Без сомнения, эта женщина ждала перед дверью последние несколько минут, добавляя завершающие штрихи к гранитно-жесткому выражению своего лица.
Когда миссис Хенти вошла, Верити набралась твердости и заставила себя заняться списком хозяйственных вопросов, представленных ее вниманию, с мрачной дотошностью все время напоминая себе: «Ты — леди Блейкхерст. Хозяйка дома».
Меню. Бельевой шкаф. Необходимость предоставить помощь вдове Грейнджер, которая потеряла единственного сына в море…
Глядя на то, как мисс Скотт проглядывает список, миссис Хенти выпрямилась:
— К сожалению, ваша милость, я вынуждена сказать, что в день квартальных платежей я увольняюсь.
Верити побледнела:
— Увольняетесь? Миссис Хенти, вы уверены, что это необходимо? — Многое в этой женщине раздражало ее, но она служила здесь всегда и явно была предана семье.
— Я приняла решение. — Миссис Хенти словно превратилась в несокрушимую скалу. — Я надеюсь, его светлость обеспечит меня пенсией после стольких лет службы?
Верити застыла.
— Э… Ну да. Да, он, конечно, обеспечит. Если вы настаиваете на этом, миссис Хенти, я скажу ему, но если вы… Ну, если вы измените свое мнение, я уверена, он будет гораздо счастливее.
Челюсти пожилой женщины закаменели.
— Вы очень добры, мэм. Я буду признательна, если вы известите его светлость.

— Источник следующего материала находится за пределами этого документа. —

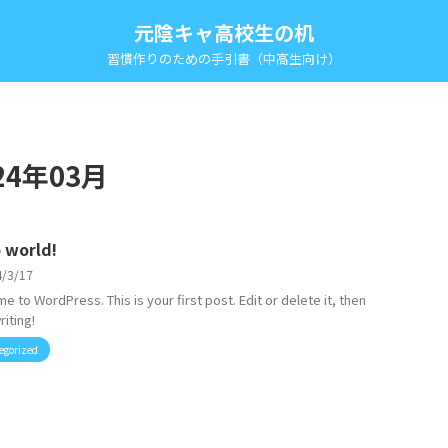
元陰キャ高校生の机
習慣作りのための手引書（中高生向け）
4年03月
 world!
4/3/17
 to WordPress. This is your first post. Edit or delete it, then
riting!
egorized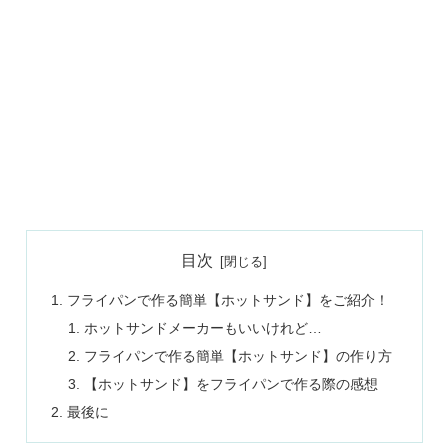
目次
フライパンで作る簡単【ホットサンド】をご紹介！
ホットサンドメーカーもいいけれど…
フライパンで作る簡単【ホットサンド】の作り方
【ホットサンド】をフライパンで作る際の感想
最後に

Что-то в ее интонации встревожило Верити. Несмотря на то, что миссис Хенти служила Максу столько лет, она не хотела обращаться к нему сама. Почему?
— И последнее, мадам. Насчет… Сары.
Верити, закрывавшая домовую книгу, остановилась:
— Сара? Моя горничная?
— Ее необходимо уволить, — отрывисто заявила миссис Хенти. — Вам нужно будет подыскать дру…
Верити прервала ее:
— Минуту, миссис Хенти. О том, нужно ли уволить какую-либо горничную, буду принимать решение я сама, особенно если речь о той, которая мне прислуживает. Какое преступление совершила Сара?
Она удивилась, увидев, что губы женщины задрожали.
— Миссис Хенти?
Ответ прозвучал. Жесткий и бескомпромиссный.
— Какое преступление? Она в тягости! — Губы сжались в тонкую линию, и больше она не произнесла ничего.
Этого было вполне достаточно. Ни одна нормальная леди даже не задумалась бы о том, чтобы оставить при себе служанку, совершившую подобный грех.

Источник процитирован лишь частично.